DATA PROVIDED:
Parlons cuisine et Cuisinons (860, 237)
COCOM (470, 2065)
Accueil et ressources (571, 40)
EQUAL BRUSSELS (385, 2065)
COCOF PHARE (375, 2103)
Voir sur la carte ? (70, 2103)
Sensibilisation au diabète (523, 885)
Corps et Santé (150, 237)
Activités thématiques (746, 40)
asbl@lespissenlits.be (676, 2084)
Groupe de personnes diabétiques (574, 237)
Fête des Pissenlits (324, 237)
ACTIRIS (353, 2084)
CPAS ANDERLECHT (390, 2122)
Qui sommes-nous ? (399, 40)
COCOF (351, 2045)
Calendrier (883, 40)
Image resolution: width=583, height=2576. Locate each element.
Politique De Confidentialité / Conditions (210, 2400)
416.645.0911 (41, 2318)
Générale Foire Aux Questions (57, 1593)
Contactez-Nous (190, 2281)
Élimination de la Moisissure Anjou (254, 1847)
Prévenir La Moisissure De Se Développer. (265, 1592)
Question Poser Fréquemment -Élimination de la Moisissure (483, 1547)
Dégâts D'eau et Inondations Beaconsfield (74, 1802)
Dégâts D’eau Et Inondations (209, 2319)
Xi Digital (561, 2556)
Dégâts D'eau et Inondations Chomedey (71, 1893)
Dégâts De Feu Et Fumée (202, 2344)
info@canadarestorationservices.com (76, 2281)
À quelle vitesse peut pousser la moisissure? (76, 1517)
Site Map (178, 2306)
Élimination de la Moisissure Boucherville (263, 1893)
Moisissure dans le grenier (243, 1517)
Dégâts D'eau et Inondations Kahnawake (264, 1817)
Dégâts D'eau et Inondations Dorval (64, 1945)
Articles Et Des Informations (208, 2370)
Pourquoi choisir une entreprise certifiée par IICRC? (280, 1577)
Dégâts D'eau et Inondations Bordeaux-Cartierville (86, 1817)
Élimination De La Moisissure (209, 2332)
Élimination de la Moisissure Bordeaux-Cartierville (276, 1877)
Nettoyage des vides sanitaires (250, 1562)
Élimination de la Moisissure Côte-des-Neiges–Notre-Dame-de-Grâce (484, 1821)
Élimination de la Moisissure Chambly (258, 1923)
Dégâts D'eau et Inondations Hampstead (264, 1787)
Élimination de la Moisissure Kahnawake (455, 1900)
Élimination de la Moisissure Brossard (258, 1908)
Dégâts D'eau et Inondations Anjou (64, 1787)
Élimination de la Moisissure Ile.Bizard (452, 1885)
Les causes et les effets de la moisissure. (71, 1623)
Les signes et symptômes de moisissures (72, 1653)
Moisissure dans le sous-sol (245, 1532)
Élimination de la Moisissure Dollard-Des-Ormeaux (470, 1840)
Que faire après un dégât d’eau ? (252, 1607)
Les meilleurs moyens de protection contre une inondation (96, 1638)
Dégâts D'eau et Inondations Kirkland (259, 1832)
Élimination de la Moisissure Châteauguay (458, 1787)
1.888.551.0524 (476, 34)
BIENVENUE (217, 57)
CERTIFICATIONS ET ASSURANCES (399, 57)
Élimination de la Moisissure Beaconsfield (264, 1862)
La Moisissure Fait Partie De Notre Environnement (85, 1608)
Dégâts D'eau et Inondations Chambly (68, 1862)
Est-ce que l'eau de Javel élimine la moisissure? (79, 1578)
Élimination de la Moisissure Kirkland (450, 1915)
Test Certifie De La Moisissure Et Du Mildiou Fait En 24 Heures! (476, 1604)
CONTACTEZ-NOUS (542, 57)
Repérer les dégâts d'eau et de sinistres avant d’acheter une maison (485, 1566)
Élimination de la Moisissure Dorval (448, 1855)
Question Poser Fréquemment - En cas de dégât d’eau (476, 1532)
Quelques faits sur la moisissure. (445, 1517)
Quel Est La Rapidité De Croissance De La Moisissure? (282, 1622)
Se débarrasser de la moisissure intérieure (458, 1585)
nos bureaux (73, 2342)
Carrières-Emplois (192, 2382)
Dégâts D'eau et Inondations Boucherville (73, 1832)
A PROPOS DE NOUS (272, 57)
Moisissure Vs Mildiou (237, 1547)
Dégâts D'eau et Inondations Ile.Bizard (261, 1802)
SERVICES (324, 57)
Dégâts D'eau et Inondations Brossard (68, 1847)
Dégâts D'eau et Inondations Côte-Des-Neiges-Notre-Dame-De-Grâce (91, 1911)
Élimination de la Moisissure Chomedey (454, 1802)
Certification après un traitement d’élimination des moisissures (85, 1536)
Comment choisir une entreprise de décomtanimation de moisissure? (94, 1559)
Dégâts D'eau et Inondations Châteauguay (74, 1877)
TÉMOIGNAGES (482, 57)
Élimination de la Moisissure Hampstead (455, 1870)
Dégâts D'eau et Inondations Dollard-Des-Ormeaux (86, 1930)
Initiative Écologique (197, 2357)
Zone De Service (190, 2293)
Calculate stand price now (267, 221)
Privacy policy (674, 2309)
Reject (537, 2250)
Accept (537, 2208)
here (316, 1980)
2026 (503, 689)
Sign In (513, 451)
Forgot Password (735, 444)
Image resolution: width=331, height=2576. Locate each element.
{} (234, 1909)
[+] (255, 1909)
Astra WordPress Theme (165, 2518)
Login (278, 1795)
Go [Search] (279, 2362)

ACTIVITY: Set down the listing again, exactly.

EXERCISE SOLUTION:
Parlons cuisine et Cuisinons (860, 237)
COCOM (470, 2065)
Accueil et ressources (571, 40)
EQUAL BRUSSELS (385, 2065)
COCOF PHARE (375, 2103)
Voir sur la carte ? (70, 2103)
Sensibilisation au diabète (523, 885)
Corps et Santé (150, 237)
Activités thématiques (746, 40)
asbl@lespissenlits.be (676, 2084)
Groupe de personnes diabétiques (574, 237)
Fête des Pissenlits (324, 237)
ACTIRIS (353, 2084)
CPAS ANDERLECHT (390, 2122)
Qui sommes-nous ? (399, 40)
COCOF (351, 2045)
Calendrier (883, 40)
Image resolution: width=583, height=2576. Locate each element.
Politique De Confidentialité / Conditions (210, 2400)
416.645.0911 (41, 2318)
Générale Foire Aux Questions (57, 1593)
Contactez-Nous (190, 2281)
Élimination de la Moisissure Anjou (254, 1847)
Prévenir La Moisissure De Se Développer. (265, 1592)
Question Poser Fréquemment -Élimination de la Moisissure (483, 1547)
Dégâts D'eau et Inondations Beaconsfield (74, 1802)
Dégâts D’eau Et Inondations (209, 2319)
Xi Digital (561, 2556)
Dégâts D'eau et Inondations Chomedey (71, 1893)
Dégâts De Feu Et Fumée (202, 2344)
info@canadarestorationservices.com (76, 2281)
À quelle vitesse peut pousser la moisissure? (76, 1517)
Site Map (178, 2306)
Élimination de la Moisissure Boucherville (263, 1893)
Moisissure dans le grenier (243, 1517)
Dégâts D'eau et Inondations Kahnawake (264, 1817)
Dégâts D'eau et Inondations Dorval (64, 1945)
Articles Et Des Informations (208, 2370)
Pourquoi choisir une entreprise certifiée par IICRC? (280, 1577)
Dégâts D'eau et Inondations Bordeaux-Cartierville (86, 1817)
Élimination De La Moisissure (209, 2332)
Élimination de la Moisissure Bordeaux-Cartierville (276, 1877)
Nettoyage des vides sanitaires (250, 1562)
Élimination de la Moisissure Côte-des-Neiges–Notre-Dame-de-Grâce (484, 1821)
Élimination de la Moisissure Chambly (258, 1923)
Dégâts D'eau et Inondations Hampstead (264, 1787)
Élimination de la Moisissure Kahnawake (455, 1900)
Élimination de la Moisissure Brossard (258, 1908)
Dégâts D'eau et Inondations Anjou (64, 1787)
Élimination de la Moisissure Ile.Bizard (452, 1885)
Les causes et les effets de la moisissure. (71, 1623)
Les signes et symptômes de moisissures (72, 1653)
Moisissure dans le sous-sol (245, 1532)
Élimination de la Moisissure Dollard-Des-Ormeaux (470, 1840)
Que faire après un dégât d’eau ? (252, 1607)
Les meilleurs moyens de protection contre une inondation (96, 1638)
Dégâts D'eau et Inondations Kirkland (259, 1832)
Élimination de la Moisissure Châteauguay (458, 1787)
1.888.551.0524 (476, 34)
BIENVENUE (217, 57)
CERTIFICATIONS ET ASSURANCES (399, 57)
Élimination de la Moisissure Beaconsfield (264, 1862)
La Moisissure Fait Partie De Notre Environnement (85, 1608)
Dégâts D'eau et Inondations Chambly (68, 1862)
Est-ce que l'eau de Javel élimine la moisissure? (79, 1578)
Élimination de la Moisissure Kirkland (450, 1915)
Test Certifie De La Moisissure Et Du Mildiou Fait En 24 Heures! (476, 1604)
CONTACTEZ-NOUS (542, 57)
Repérer les dégâts d'eau et de sinistres avant d’acheter une maison (485, 1566)
Élimination de la Moisissure Dorval (448, 1855)
Question Poser Fréquemment - En cas de dégât d’eau (476, 1532)
Quelques faits sur la moisissure. (445, 1517)
Quel Est La Rapidité De Croissance De La Moisissure? (282, 1622)
Se débarrasser de la moisissure intérieure (458, 1585)
nos bureaux (73, 2342)
Carrières-Emplois (192, 2382)
Dégâts D'eau et Inondations Boucherville (73, 1832)
A PROPOS DE NOUS (272, 57)
Moisissure Vs Mildiou (237, 1547)
Dégâts D'eau et Inondations Ile.Bizard (261, 1802)
SERVICES (324, 57)
Dégâts D'eau et Inondations Brossard (68, 1847)
Dégâts D'eau et Inondations Côte-Des-Neiges-Notre-Dame-De-Grâce (91, 1911)
Élimination de la Moisissure Chomedey (454, 1802)
Certification après un traitement d’élimination des moisissures (85, 1536)
Comment choisir une entreprise de décomtanimation de moisissure? (94, 1559)
Dégâts D'eau et Inondations Châteauguay (74, 1877)
TÉMOIGNAGES (482, 57)
Élimination de la Moisissure Hampstead (455, 1870)
Dégâts D'eau et Inondations Dollard-Des-Ormeaux (86, 1930)
Initiative Écologique (197, 2357)
Zone De Service (190, 2293)
Calculate stand price now (267, 221)
Privacy policy (674, 2309)
Reject (537, 2250)
Accept (537, 2208)
here (316, 1980)
2026 (503, 689)
Sign In (513, 451)
Forgot Password (735, 444)
Image resolution: width=331, height=2576. Locate each element.
{} (234, 1909)
[+] (255, 1909)
Astra WordPress Theme (165, 2518)
Login (278, 1795)
Go [Search] (279, 2362)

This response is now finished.